Late last December, in the quiet lull between Christmas and New Year’s, J and I made a pilgrimage to New York City, where we disembarked at Penn Station, walked to Ground Zero, and visited the 9/11 Memorial before having lunch, walking back to our train, and returning to Boston. It was a quintessential day trip: a journey there and back lasting little more than twelve hours.
Like any pilgrimage, it was a trip we’d planned months beforehand, as soon as we heard the 9/11 Memorial would be open to visitors on a reservation-only basis.
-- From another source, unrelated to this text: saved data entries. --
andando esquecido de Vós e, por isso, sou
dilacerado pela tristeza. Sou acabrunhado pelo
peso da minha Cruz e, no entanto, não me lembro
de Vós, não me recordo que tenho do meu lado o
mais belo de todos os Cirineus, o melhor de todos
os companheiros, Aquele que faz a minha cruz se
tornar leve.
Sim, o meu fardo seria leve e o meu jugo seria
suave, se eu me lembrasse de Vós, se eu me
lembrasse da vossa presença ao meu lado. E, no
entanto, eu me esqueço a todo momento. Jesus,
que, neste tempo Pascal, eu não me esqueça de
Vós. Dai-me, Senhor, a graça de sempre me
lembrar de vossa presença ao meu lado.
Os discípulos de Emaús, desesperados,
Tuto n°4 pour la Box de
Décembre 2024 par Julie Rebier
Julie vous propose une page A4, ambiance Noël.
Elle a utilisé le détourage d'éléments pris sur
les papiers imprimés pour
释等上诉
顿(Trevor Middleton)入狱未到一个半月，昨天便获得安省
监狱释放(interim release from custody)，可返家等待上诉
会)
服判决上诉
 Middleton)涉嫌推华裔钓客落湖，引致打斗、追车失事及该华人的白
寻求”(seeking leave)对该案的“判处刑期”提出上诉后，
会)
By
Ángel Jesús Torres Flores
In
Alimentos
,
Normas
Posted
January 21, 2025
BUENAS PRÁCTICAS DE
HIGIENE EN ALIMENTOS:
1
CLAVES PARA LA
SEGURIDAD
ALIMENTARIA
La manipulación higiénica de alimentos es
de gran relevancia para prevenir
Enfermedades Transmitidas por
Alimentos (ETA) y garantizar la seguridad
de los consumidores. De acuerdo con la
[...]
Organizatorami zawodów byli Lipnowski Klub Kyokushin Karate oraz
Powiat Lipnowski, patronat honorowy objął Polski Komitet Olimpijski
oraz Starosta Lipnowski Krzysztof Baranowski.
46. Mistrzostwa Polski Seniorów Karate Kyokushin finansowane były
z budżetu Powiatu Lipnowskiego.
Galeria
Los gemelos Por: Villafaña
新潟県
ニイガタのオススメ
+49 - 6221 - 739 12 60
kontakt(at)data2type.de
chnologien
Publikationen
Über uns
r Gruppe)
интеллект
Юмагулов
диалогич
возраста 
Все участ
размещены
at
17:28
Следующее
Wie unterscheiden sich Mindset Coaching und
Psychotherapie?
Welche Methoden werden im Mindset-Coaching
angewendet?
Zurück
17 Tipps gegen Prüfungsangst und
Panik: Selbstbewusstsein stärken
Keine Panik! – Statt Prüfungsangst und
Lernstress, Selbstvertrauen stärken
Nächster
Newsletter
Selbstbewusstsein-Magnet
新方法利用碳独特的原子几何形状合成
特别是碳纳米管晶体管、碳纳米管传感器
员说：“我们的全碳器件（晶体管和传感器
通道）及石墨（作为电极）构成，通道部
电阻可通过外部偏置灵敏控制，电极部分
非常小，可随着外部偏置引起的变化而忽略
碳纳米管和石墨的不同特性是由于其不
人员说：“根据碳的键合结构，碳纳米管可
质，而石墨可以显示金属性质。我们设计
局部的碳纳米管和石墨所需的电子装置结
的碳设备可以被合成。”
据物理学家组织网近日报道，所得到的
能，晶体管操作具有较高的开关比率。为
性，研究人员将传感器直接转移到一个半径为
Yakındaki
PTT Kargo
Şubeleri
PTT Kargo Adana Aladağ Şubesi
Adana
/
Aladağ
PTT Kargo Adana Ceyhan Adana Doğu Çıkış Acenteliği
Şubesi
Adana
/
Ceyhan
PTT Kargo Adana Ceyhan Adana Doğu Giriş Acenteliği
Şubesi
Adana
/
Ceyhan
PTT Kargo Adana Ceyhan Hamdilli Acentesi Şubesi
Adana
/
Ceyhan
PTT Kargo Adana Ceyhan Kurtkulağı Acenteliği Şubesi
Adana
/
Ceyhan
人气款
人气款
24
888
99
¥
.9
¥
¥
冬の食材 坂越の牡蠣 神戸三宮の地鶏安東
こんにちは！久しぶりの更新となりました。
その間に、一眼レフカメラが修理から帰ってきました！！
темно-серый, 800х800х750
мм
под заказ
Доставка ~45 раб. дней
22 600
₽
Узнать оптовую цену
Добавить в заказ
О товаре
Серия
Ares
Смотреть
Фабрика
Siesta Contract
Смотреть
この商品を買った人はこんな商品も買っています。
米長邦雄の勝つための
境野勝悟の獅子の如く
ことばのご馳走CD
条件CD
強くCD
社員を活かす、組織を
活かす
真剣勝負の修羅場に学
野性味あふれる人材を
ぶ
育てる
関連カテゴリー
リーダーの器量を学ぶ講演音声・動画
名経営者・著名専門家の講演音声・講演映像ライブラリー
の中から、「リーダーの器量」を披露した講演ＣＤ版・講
The site was still an active construction zone, with workers raising nearby Freedom Tower; even with guest passes, we had to wend our way through a labyrinthine security line where no one complained about walking through metal detectors or passing their bags through X-ray machines.
On a pilgrimage, you expect your travel to involve more than a bit of travail; on a pilgrimage, you’re willing to cultivate the virtues of patience and long-suffering, recognizing that life is a journey with many unforeseen twists and turns.
Before we visited the 9/11 Memorial last December, J and I had seen a series of TV documentaries aired in honor of last September’s ten-year anniversary of the terrorist attacks. We’d seen interviews with construction workers building Freedom Tower, we’d learned about the design of the memorial itself with its sunken waterfalls marking the footprints of the Twin Towers, and we’d learned the logic behind the arrangement of names on the metal panels rimming those fountains.
J and I arrived with a scrap of paper upon which I’d written the locations of two names we wanted to find during our visit: Patrick J. Quigley IV, who is buried in a cemetery not far from our house, and Welles Remy Crowther, a Boston College graduate who died after saving a dozen people from the South Tower. J and I never met either man, but their stories helped us put a face on the tragedy, and it felt appropriate to seek out their names in order to pay our respects.
As J and I walked around both waterfalls and considered the long, low wall of names surrounding them, I kept thinking of a line from the Psalms, “Deep calls to deep in the roar of your waterfalls; all your waves and breakers have swept over me” (Psalm 42:7, NIV). The Psalms contain prayers of praise and thanksgiving, but they also contain poems of anguish and despair.
The sunken waterfalls of the Memorial evoke the heavy-heartedness most of us associate with 9/11, with falling water that is eerily reminiscent of both falling buildings and falling bodies. But falling water cannot be wounded: in the form of vapor, falling water rises again. The day J and I visited the Memorial was brisk and breezy, and one of the waterfalls was veiled with mist and a flirtation of rainbows that hinted toward the irrepressible nature of both spirit and beauty.
A waterfall is the opposite of a looming tower: instead of rising up, these waters fall down. The sunken nature of the 9/11 Memorial waterfalls reminded me of a sipapu, the hole inside a Pueblo Indian dwelling that represents the opening through which ancient ancestors arrived in this world.
When so many spirits left their bodies on September 11, 2001, where did they go? Did they fall down, like water; did they rise up, like clouds; or did they remain in our midst, like mist? What exactly are the waves and breakers the poet mentions in Psalm 42? Are they the waves of loss, the breakers of despair, or the sea of loved ones who will never be forgotten, even under the shadow of a veil of tears?